The Clerk jest najbardziej złożonym arcydziełem Jacquet-Droza. Składa się z ponad 4000 części i jest w stanie napisać tekst nie dłuższy niż 40 znaków, a on pisze gęsim piórem, który zanurzył w kałamarzu. Automat dostosowuje pochylenie i nacisk pióra w zależności od litery, obserwuje wzrokiem jej pisanie, a nawet strząsa krople z pióra. Wszystko to dzieje się dzięki najlepiej dostrojonemu mechanizmowi krzywki. Ponadto mechanizm można zaprogramować poprzez zamianę krzywek odpowiadających literom!
Urządzenie „Pisarza”.
„Muzyk” i „Szuflada” to prostsze automaty. „Muzyk” w postaci dziewczyny grającej na prawdziwych organach. Kołysze się do rytmu, „oddycha” i potrafi wykonać kilka melodii do wyboru. „Rysownik” może narysować Ludwika XVI i Marię Antoninę, psa i Kupidyna w Ogrodzie Edenu. To niesamowite, z jakim wdziękiem i delikatnością nadal działają wszystkie kreacje Jacquet-Droz!

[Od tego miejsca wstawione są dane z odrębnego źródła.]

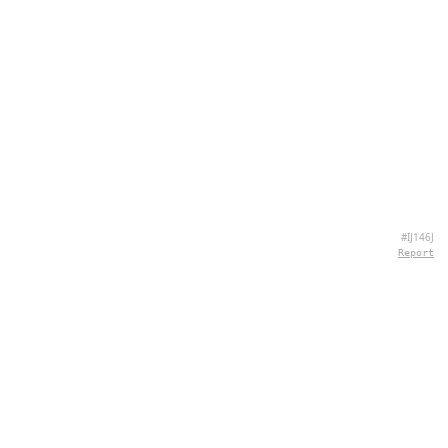
#IJ146J
Report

Automaty Jacquet-Droza zostały po raz pierwszy zademonstrowane w 1774 roku i od tego czasu do jego warsztatu zalała taka fala zwiedzających, że roboty zostały zabrane na całą europejską trasę koncertową. Potem automaty kupił jakiś hiszpański bogacz. Dopiero w 1906 roku Towarzystwo Historii i Archeologii Neuchâtel zakupiło automaty i umieściło je w muzeum.

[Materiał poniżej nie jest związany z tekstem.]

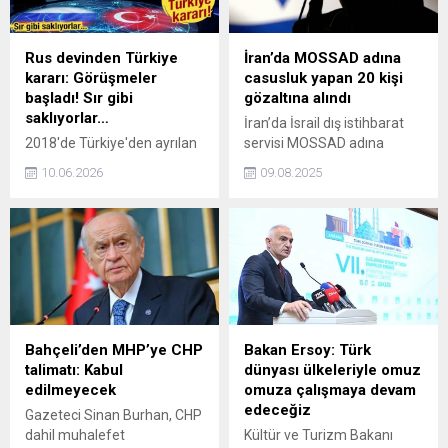
sözleşmelerle dikkat
çekiyor.
Rus devinden Türkiye
İran’da MOSSAD adına
kararı: Görüşmeler
casusluk yapan 20 kişi
başladı! Sır gibi
gözaltına alındı
saklıyorlar…
İran’da İsrail dış istihbarat
2018'de Türkiye'den ayrılan
servisi MOSSAD adına
Rusya'nın en büyük bankası
casusluk faaliyetlerinde
10.06.2026
09.08.2025
Sber, yapay zeka ve
bulunduğu belirlenen 20 kişi,
teknoloji ürünleriyle pazara
başkent Tahran ve çeşitli
dönmeye hazırlanıyor. Üst
eyaletlerde düzenlenen
yönetici Vedyakhin, talep
operasyonlarla gözaltına
gelirse egemen yapay zeka
alındı.
modeli GigaChat'i
paylaşmaya hazır olduklarını
açıkladı.
Bahçeli’den MHP’ye CHP
Bakan Ersoy: Türk
talimatı: Kabul
dünyası ülkeleriyle omuz
edilmeyecek
omuza çalışmaya devam
edeceğiz
Gazeteci Sinan Burhan, CHP
dahil muhalefet
Kültür ve Turizm Bakanı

„Odrodzone drzewo” - ostatni rosyjski automat
Automaty o różnym stopniu trudności były w XIX wieku bardzo popularne - na przykład cała chwała i upadek turka szachisty przypadły na ten czas. Ale wraz z nadejściem XX wieku, na początku pierwszej wojny światowej, produkcja automatów praktycznie zniknęła. W XX wieku automaty zostały zastąpione masywną zabawką zegarową. Jednym z ostatnich znanych automatów zabawkowych był najbardziej skomplikowany rosyjski automat „Odrodzone drzewo” Simbirskiego mistrza Aleksieja Morozowa.

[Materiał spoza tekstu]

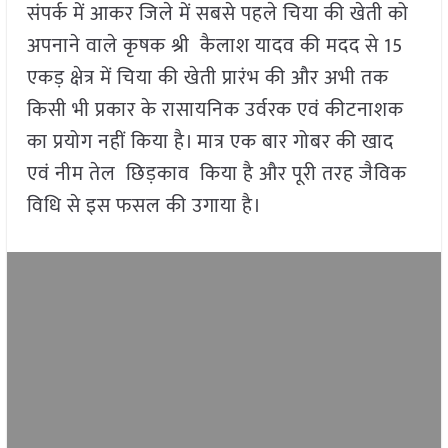
संपर्क में आकर जिले में सबसे पहले चिया की खेती को
अपनाने वाले कृषक श्री कैलाश यादव की मदद से 15
एकड़ क्षेत्र में चिया की खेती प्रारंभ की और अभी तक
किसी भी प्रकार के रासायनिक उर्वरक एवं कीटनाशक
का प्रयोग नहीं किया है। मात्र एक बार गोबर की खाद
एवं नीम तेल छिड़काव किया है और पूरी तरह जैविक
विधि से इस फसल की उगाया है।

To stolik o wymiarach półtora na półtora metra, na którym stoją 62 lalki wykonujące różne prace. Lalki wprawiane są w ruch poprzez obrócenie rączki. Wszystkie części, koła zębate, dźwignie mechanizmu wykonane są z drewna. Ten automat był produkowany w latach 1905-1912. Z „Żywym drzewem” Morozow podróżował do miast i wiosek, demonstrując niesamowitą zabawkę za pieniądze - i zarobił. W 1923 r. Jego sława sięgnęła szczytu - Aleksiej Antonowicz został zaproszony na Ogólnorosyjską Wystawę Rolnictwa i Rękodzieła, „protoplastę” WOGN, gdzie otrzymał dyplom i medal. Jednak wtedy Morozow ponownie popadł w zapomnienie. Jego automat cudem ocalał - przez wiele lat lalki zbierały kurz na strychu, aż miejscowy mistrz lalek przywrócił zabawkę do działania. Teraz jest prezentowana w muzeum Uljanowskiego Teatru Lalek.